Police in Britain should focus on tackling crime rather than woke virtue signalling and joining with left-wing activist groups, the recently installed chief constable of the Greater Manchester Police (GMP) said.
Chief Constable Stephen Watson said that the public is “fed up” with the leftist lurch seen in police forces across the UK, which he said has passed the “high watermark”. He said that the British people would “really rather we just locked up burglars”.
“Whether it be through adulterating the uniform with pins and tabs and badges or whatever, and having all manner of florid social media accounts. These are all things which I think leave the public cold, and I just personally don’t think they have a place in policing,” Watson told The Telegraph.

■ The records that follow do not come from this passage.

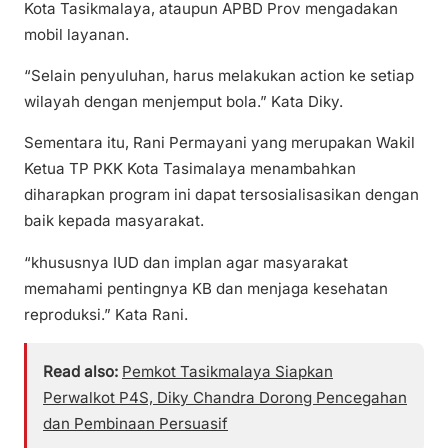
Kota Tasikmalaya, ataupun APBD Prov mengadakan
mobil layanan.
“Selain penyuluhan, harus melakukan action ke setiap
wilayah dengan menjemput bola.” Kata Diky.
Sementara itu, Rani Permayani yang merupakan Wakil
Ketua TP PKK Kota Tasimalaya menambahkan
diharapkan program ini dapat tersosialisasikan dengan
baik kepada masyarakat.
“khususnya IUD dan implan agar masyarakat
memahami pentingnya KB dan menjaga kesehatan
reproduksi.” Kata Rani.
Read also:
Pemkot Tasikmalaya Siapkan
Perwalkot P4S, Diky Chandra Dorong Pencegahan
dan Pembinaan Persuasif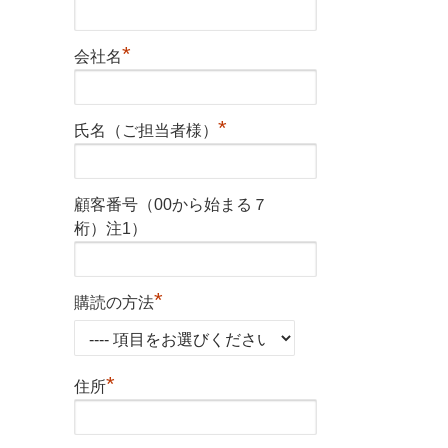
*
会社名
*
氏名（ご担当者様）
顧客番号（00から始まる７
桁）注1）
*
購読の方法
*
住所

He said that officers should not be “putting rainbows on their epaulettes and wearing rainbow shoelaces,” adding: “If you ever see one of the guards outside Buckingham Palace doing that before getting the next plane to Afghanistan, give me a ring because I’ll be very interested.”
British police came under heavy scrutiny last year for “taking the knee” during the height of the Black Lives Matter protests. Watson said that he would “absolutely not” take the knee, saying: “I would probably kneel before the Queen, God, and Mrs Watson, that’s it.”
“I do not think that things like taking the knee, demonstrating that you have a commonality of view with the protesters that you’re policing is compatible with the standards of service that people require of their police.
“Officers could put themselves in a difficult place because if you demonstrate you’re not impartial, and you then have to make an arrest, how on earth do you assist the courts to come to just judgement as to you having executed your powers of arrest in an appropriately impartial professional manner?”
The Manchester police chief also said that forces should place less of an emphasis on so-called non-crime hate incidents.
Watson argued that focus on such offences “detracts” from the central mission of the police, namely to target hardened criminals, such as the grooming gangs who have sexually exploited children in the region for decades.
“I know it might sound at first blush like a relatively outlandish comment but you know it is not an offence to be a misogynist, it is not an offence to be a racist. What is an offence [is] if in holding those unfortunate beliefs, you act them out in such a way as causes harm to another.
“If you take misogyny, for example, within the current criminal code if, as a misogynist, you harass another, there is an offence called harassment aggravated by your misogyny.
“If you lay hands on another, it’s a criminal assault in statute, aggravated by the fact that you’re a misogynist.”
Watson vowed to increase the numbers of “bobbies on the beat” in Manchester, in order to get out of the cycle of reacting to rather than preventing crime.
He has used these tactics successfully during his time at the South Yorkshire Police, which has seen the number of officers on the beat rise to 600 which correlated with a 23 per cent fall in the crime demand on officers.
During Watson’s time at the South Yorkshire Police force, HM Inspectorate of Police rated the constabulary as the most improved in the whole of the country for three years in a row.
“What you come to discover is that far from being a luxury that we cannot afford, I believe neighbourhood policing is something you cannot afford not to have,” the police chief said.
He said that “the one thing that the police are uniquely empowered to do is to arrest criminals and if we’re not doing that then nobody is, and that is a problem.”
So, he has vowed that every victim of a burglary in Greater Manchester will receive a visit from a police officer and a forensic investigator “wherever appropriate”, rejecting the trend of police forces classifying burglary and theft as minor crimes which are often ignored.